Riad Salamé : "Le Liban n'est pas en faillite"

5/29/2020
Caroline Mangez - Paris Match
Arrivé aux commandes en 1993, au sortir de la guerre civile, dans le sillage de Rafiq Hariri, Riad Salamé, initiateur d’une politique monétaire unique au monde, était depuis près de 30 ans la fierté de son pays. Mais dans un Liban en défaut de paiement depuis mai pour la première fois de son histoire, sa popularité chute aussi vite que la dette publique, estimée fin 2019 à 90 milliards dollars, soit 176 % du PIB, se creuse. Soutenu par les Etats-Unis, cet ancien de chez Merill Lynch, est l’homme qui a coupé certaines sources de financement du très puissant Hezbollah, et désormais celui qui impose les restrictions bancaires sur les retraits de liquidités et les transferts à l’étranger.
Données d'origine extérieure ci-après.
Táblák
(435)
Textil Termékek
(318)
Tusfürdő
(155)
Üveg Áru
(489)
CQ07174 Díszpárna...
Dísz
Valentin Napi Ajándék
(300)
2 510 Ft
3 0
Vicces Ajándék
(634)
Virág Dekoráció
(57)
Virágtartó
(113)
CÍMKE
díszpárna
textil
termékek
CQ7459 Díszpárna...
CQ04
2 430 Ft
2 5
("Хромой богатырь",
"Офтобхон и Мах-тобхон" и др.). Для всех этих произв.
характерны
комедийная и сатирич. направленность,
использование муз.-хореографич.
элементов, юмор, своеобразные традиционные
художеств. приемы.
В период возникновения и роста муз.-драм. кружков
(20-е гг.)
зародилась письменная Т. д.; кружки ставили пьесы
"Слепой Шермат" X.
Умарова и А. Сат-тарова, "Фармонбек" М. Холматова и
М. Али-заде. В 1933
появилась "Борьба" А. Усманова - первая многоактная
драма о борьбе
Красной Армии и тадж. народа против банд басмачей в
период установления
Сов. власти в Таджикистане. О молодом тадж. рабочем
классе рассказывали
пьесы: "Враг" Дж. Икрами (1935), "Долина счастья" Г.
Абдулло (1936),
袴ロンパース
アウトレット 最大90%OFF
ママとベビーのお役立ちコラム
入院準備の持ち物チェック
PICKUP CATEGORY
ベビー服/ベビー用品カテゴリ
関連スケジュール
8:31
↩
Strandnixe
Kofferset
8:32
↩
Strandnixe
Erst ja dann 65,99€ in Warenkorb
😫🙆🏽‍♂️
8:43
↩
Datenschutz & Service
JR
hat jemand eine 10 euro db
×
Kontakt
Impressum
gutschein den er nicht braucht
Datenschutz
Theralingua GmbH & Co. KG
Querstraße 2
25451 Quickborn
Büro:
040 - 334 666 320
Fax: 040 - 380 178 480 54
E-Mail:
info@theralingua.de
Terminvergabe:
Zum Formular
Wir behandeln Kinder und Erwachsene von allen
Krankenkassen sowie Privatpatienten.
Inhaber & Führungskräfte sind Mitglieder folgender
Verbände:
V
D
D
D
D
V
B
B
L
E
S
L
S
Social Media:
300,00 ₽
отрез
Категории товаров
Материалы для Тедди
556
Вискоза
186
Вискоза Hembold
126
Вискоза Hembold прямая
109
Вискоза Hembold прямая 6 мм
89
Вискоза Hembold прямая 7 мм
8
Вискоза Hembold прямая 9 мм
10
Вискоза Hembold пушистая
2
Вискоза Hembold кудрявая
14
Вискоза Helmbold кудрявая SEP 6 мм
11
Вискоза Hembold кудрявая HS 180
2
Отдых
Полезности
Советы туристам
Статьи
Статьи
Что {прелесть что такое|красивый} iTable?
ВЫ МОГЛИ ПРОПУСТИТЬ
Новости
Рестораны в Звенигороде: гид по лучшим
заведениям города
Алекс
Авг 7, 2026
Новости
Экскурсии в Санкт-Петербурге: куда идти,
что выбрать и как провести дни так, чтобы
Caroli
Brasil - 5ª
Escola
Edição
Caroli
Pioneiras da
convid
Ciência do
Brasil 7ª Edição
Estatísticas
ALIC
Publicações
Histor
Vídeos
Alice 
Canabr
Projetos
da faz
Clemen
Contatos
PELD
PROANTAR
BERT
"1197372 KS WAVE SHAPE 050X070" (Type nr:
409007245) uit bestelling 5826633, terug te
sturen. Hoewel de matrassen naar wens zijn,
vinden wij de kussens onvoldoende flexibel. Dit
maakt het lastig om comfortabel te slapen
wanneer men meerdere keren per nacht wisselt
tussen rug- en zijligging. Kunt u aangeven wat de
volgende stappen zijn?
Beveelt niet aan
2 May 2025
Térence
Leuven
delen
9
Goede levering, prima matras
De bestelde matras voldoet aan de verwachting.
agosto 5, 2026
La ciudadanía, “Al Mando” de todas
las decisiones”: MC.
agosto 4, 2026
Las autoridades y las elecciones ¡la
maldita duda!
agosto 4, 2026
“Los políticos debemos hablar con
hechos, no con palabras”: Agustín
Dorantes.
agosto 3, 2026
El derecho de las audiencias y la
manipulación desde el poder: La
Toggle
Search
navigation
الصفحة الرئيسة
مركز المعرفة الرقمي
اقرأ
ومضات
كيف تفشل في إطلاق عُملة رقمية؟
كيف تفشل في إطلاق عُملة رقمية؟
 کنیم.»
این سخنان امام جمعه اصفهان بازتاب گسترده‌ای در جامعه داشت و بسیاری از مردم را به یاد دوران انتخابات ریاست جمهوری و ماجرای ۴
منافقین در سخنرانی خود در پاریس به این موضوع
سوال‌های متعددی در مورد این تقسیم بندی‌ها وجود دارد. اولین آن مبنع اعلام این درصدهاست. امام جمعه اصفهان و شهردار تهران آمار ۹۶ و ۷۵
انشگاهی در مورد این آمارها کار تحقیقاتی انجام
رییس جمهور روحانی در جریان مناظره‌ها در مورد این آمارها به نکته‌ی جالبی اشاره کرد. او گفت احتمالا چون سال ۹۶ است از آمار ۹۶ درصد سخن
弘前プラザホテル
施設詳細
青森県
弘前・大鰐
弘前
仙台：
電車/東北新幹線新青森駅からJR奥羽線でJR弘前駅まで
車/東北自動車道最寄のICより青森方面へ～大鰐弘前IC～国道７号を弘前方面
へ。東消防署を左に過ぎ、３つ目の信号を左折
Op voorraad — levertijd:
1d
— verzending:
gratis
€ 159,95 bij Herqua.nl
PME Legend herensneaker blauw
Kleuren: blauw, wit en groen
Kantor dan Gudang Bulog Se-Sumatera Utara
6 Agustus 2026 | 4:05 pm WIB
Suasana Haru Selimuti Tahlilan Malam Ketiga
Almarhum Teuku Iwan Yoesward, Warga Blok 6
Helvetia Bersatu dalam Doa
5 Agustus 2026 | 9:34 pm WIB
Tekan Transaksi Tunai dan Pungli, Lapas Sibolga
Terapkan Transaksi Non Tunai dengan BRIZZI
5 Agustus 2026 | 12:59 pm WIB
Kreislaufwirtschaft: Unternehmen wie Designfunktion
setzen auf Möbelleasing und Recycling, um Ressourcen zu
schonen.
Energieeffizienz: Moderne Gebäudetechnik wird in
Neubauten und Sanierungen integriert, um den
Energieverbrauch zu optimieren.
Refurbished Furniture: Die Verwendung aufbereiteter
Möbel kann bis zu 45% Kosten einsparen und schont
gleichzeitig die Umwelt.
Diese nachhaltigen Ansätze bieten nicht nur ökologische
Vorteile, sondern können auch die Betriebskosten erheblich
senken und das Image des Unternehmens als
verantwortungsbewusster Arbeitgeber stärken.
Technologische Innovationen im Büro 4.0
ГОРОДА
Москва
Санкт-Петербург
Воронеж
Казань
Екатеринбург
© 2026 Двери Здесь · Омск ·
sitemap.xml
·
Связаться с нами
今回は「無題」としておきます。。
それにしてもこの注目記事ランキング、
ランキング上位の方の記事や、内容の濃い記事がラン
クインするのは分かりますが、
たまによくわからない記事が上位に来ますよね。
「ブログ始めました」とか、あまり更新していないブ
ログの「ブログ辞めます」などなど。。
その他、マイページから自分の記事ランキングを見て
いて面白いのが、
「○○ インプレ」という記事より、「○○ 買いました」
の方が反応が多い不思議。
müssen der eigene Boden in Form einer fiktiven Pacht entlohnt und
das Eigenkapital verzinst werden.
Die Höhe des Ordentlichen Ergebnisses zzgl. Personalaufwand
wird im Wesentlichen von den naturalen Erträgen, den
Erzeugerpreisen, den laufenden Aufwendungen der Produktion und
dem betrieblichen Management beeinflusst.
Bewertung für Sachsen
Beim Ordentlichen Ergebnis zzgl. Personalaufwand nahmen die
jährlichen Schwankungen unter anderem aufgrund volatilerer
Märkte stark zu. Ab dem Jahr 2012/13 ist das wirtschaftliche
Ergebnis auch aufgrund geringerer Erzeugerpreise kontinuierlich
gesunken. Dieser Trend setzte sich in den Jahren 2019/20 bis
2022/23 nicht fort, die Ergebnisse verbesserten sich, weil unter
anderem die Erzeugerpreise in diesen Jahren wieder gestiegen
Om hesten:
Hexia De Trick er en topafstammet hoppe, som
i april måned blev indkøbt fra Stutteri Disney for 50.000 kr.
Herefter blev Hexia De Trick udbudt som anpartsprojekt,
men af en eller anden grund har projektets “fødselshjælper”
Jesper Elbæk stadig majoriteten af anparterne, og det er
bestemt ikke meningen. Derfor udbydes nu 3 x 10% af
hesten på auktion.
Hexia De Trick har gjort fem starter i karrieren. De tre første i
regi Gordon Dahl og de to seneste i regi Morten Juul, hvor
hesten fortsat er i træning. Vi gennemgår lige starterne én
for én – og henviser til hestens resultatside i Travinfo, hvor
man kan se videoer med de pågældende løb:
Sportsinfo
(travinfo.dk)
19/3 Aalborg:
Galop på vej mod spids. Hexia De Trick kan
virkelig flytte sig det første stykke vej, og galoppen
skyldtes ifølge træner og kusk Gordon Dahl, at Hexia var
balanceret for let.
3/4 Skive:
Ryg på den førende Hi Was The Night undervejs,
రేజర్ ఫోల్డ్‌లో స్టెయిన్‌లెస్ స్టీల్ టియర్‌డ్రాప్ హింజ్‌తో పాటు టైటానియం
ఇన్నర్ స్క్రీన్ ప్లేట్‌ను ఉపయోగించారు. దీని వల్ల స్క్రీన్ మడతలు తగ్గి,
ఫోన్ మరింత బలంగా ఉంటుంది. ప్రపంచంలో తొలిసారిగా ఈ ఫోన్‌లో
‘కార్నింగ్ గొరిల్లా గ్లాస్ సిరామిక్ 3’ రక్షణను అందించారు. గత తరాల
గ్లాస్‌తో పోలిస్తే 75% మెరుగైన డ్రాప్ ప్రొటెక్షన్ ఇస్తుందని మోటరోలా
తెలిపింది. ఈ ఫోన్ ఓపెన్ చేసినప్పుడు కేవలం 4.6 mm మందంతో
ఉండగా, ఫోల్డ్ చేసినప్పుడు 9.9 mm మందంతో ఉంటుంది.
Partie prenante dans les négociations en cours avec le FMI pour tenter de sauver le Liban du naufrage, il nous a accordé une interview exclusive.
 
Paris Match. Depuis mars dernier, pour la première fois de son histoire, le Liban se retrouve en défaut de paiement, comment en est-on arrivé là?
 
Riad Salamé. En cumulant les déficits des balances courante et budgétaire sur les cinq dernières années, le Liban a atteint un déficit jumelé de 81 milliards de dollars d’où moins de devises dans notre système. Nous étions en faveur de continuer à honorer la dette extérieure du pays pour éviter des tensions notamment au niveau de l’entrée de capitaux extérieurs et devises, mais la majorité des décideurs était de l’avis inverse. L’option du défaut de paiement l’a emporté et nous nous y sommes rangés.
 
Après vous avoir adulé, les Libanais appauvris vous vouent aux gémonies, êtes-vous comme un bouc émissaire?
 
Seule une partie de la rue, excitée par des factions politiques, diabolise de manière caricaturale la Banque centrale et son gouverneur. C’est injuste : nous ne sommes pas la cause des problèmes auxquels le Liban doit faire face. Au contraire, la politique monétaire menée a permis longtemps de maintenir des taux d’intérêts bas alors que la dette du pays augmentait d’année en année. Le système était viable à condition que des réformes politiques de fond soient opérées en parallèle…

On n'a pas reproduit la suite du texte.